Demikian juga dengan kehidupan bergereja, zona nyaman adalah pilihan yang paling banyak memperoleh pendukung. “Buat apa susah-susah dan repot-repot untuk merespons perubahan yang terjadi, yang belum tentu memberikan manfaat, ”demikian pemikiran bagi mereka yang telah nyaman dalam lingkup status quo. Sungguh sangat disayangkan apabila Gereja terbelenggung dengan “penyakit” nyaman karena status quo.
Kristus sendiri telah mengajarkan dengan contoh nyata kepada kita bagaimana Dia terus menerus melakukan pembaruan. Tindakan dan ucapan Yesus yang dengan keras mengecam para ahli Taurat, orang-orang Farisi dan orang Saduki dilakukannya dalam rangka melakukan perubahan kondisi masyarakat pada saat itu. Yesus melawan struktur kekuasaan yang telah mapan. Dia mengajarkan kesetaraan di tengah prinsip hirarki yang terjadi dalam lingkungan keagamaan pada masa itu. Tidak ada lagi perbedaan orang Yahudi atau orang Yunani, hamba atau orang merdeka, laki-laki atau perempuan, tetapi semua adalah satu dan sama di dalam Kristus. Persamaan antara pria dan wanita, adalah sesuatu yang sangat mengejutkan dalam masyarakat patriakhal pada zaman Yesus.

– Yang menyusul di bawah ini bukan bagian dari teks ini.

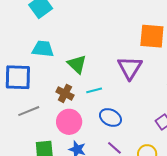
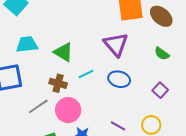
gray line: (29, 111) -> (38, 106), moved
blue ellipse: (110, 118) -> (119, 79), moved

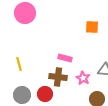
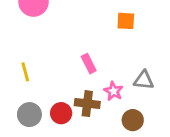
pink rectangle: (65, 58) -> (89, 64), turned 48
brown cross: (58, 77) -> (87, 104), moved

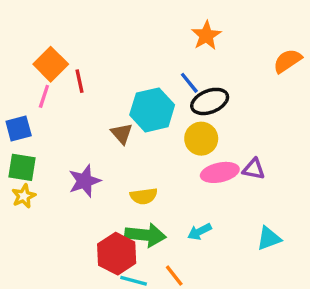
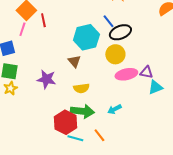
brown triangle: (122, 134) -> (74, 61), moved
purple star: (85, 181) -> (46, 79), turned 30
cyan triangle: (269, 238) -> (155, 87), moved

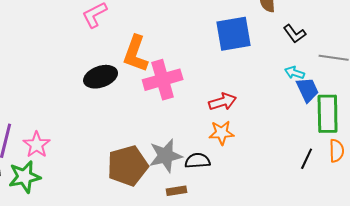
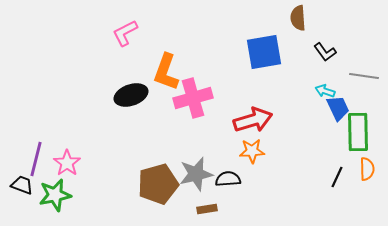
red arrow: (223, 102) -> (253, 120), size x1.4

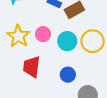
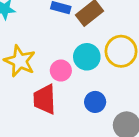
pink circle: (43, 34) -> (61, 71), moved

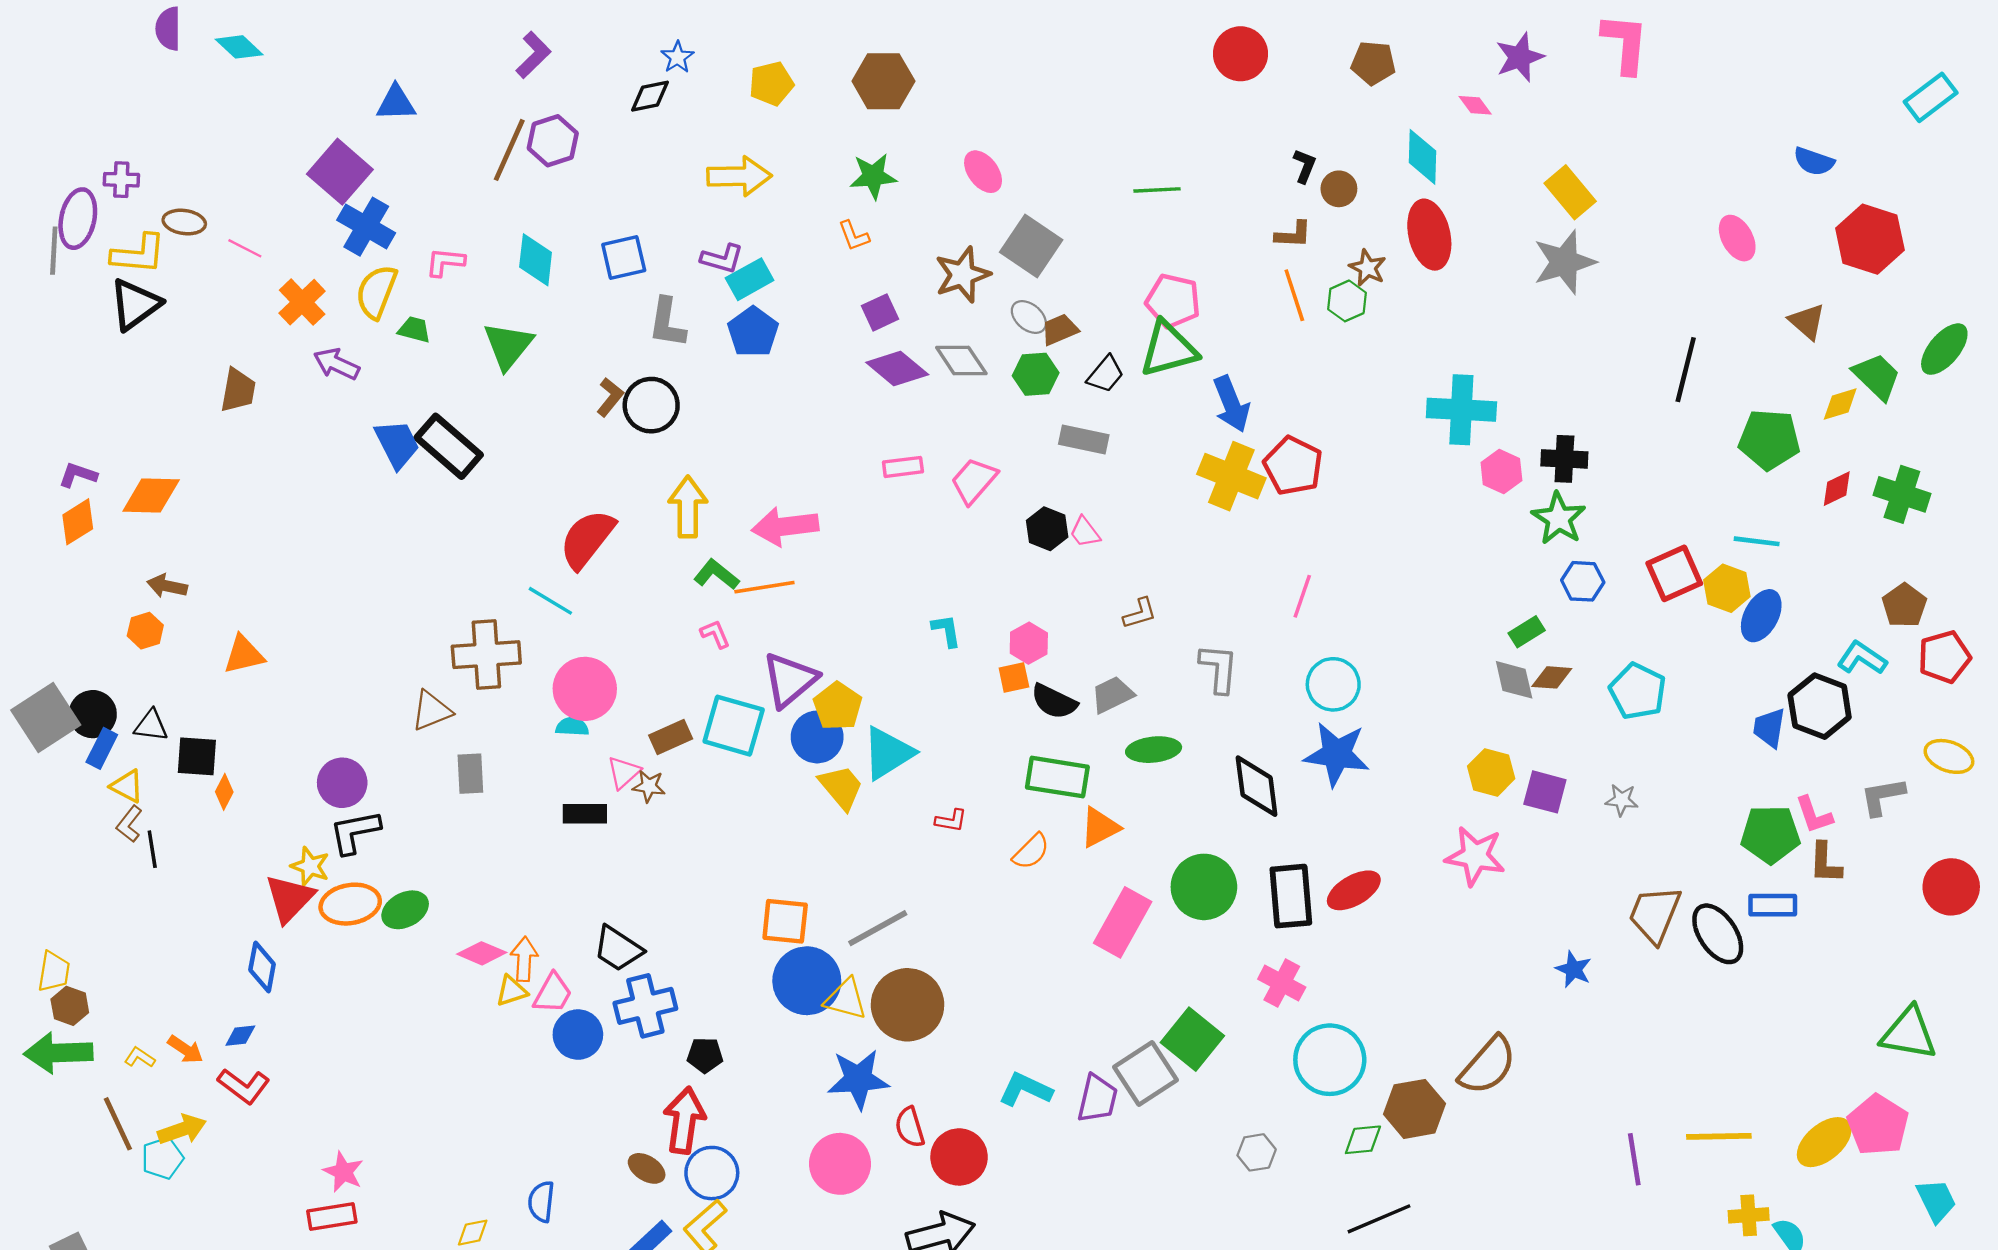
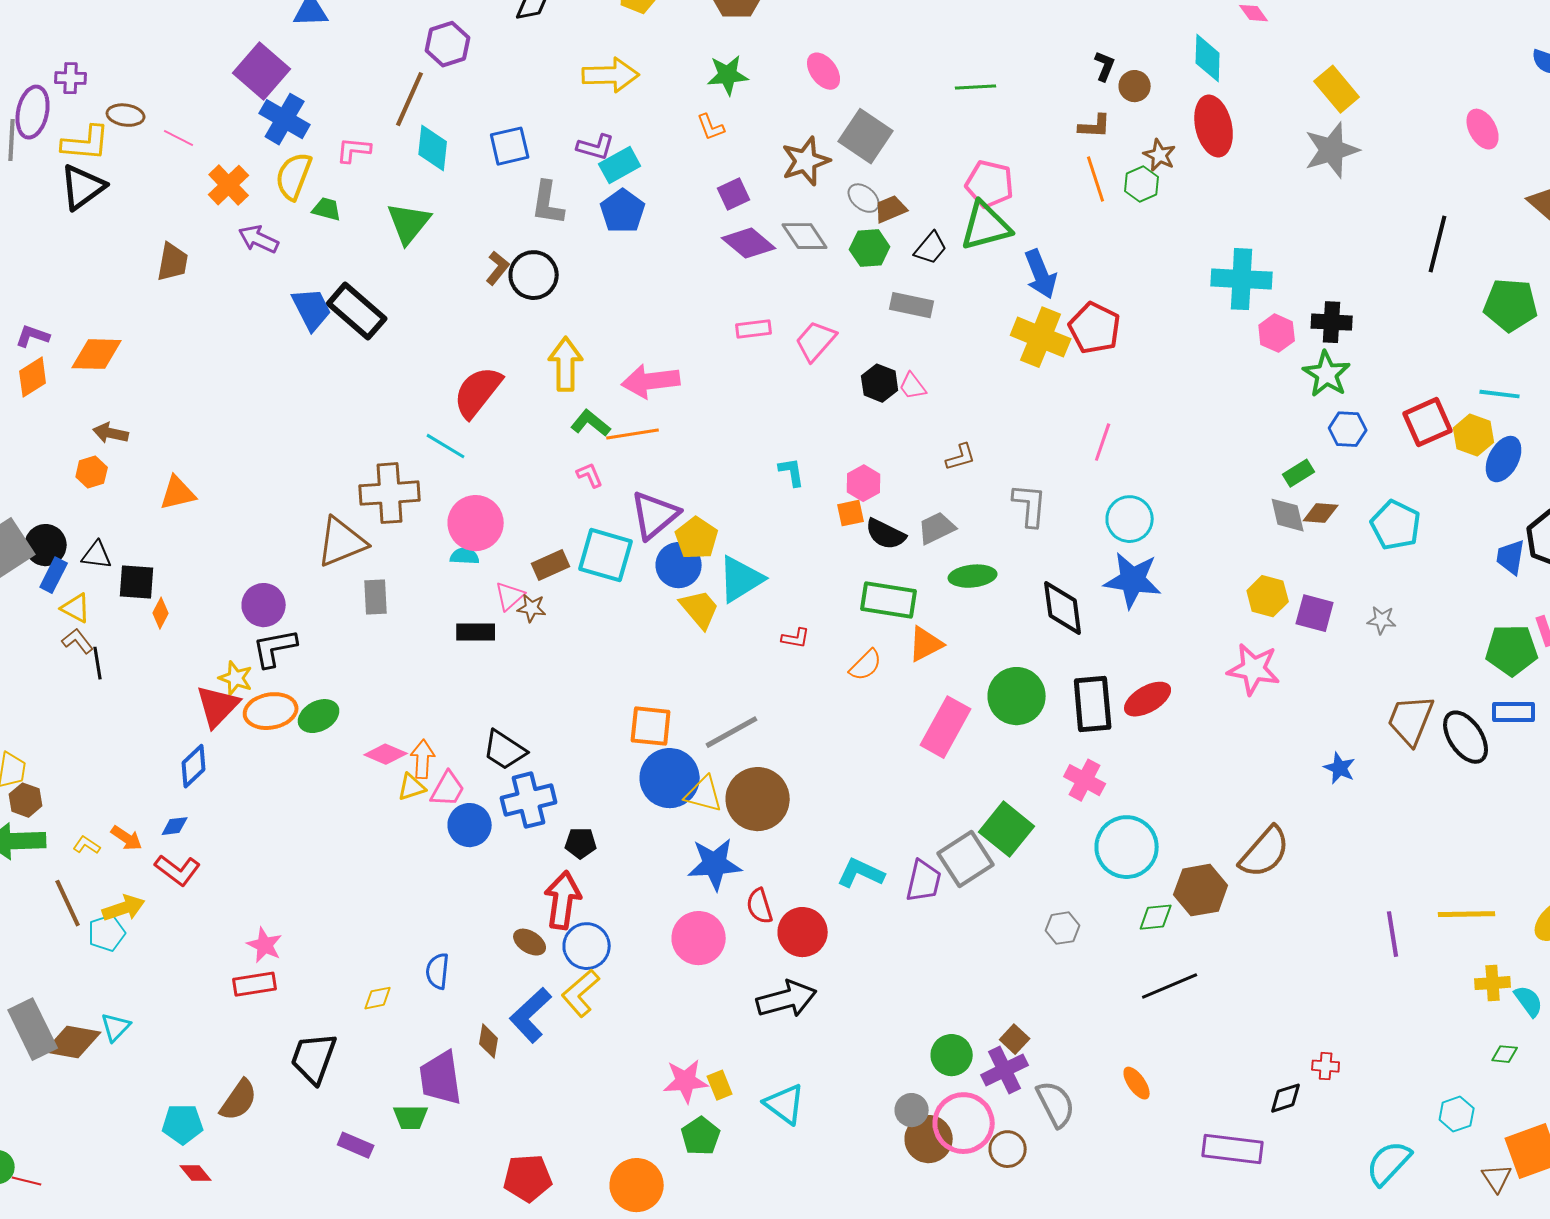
brown line: (509, 150) -> (410, 99), moved
brown triangle: (431, 711) -> (342, 542), size x1.4
brown L-shape: (129, 824) -> (78, 641), turned 104
blue diamond: (262, 967) -> (194, 766), turned 36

Perubahan yang diinginkan oleh Yesus adalah : Keesaan Allah, tidak ada lagi penyembahan berhala atau pengkultusan individu, semua setara di hadapan Allah. Begitu pula umat kristiani, baik laki-laki maupun perempuan memiliki tanggung jawab bersama untuk menegakkan keadilan berdasarkan martabat kemanusiaan. Pengikut-Nya pun di panggil untuk ewujudkan kasih dalam interaksi dengan sesama manusia. Yesus sudah mengawali perubahan-perubahan tersebut. Kita pun diundang untuk mengikuti teladan-Nya, menjadi agen perubahan juga, jangan terbelenggu dengan kenyamanan status quo.
Perubahan yang dilakukan Yesus membawa perubahan pula bagi semua orang, khususnya mereka yang percaya kepada-Nya. Paulus menyebutkan dengan tegas di dalam Kristus, semuanya ciptaan baru. Tentu saja Paulus menegaskan pengaruh dari pembaruan yang Yesus lakukan mewujudkan pada kehidupan setiap orang percaya dan komunitasnya.Orang tidak boleh lagi dibelenggu oleh masalalu bahkan zona nyaman sebaliknya melakukan sesuatu yang progresif dalam rangka mengasihi Tuhan dan sesama.
Inilah tugas dan tanggung jawab umat Kristiani dalam mewujudkan amanat Yesus untuk memegang erat dan mengimplementasikan iman, pengharapan dan kasih dalam keseharian kita , agar damai sejahtera terwujud dalam kehidupan umat manusia.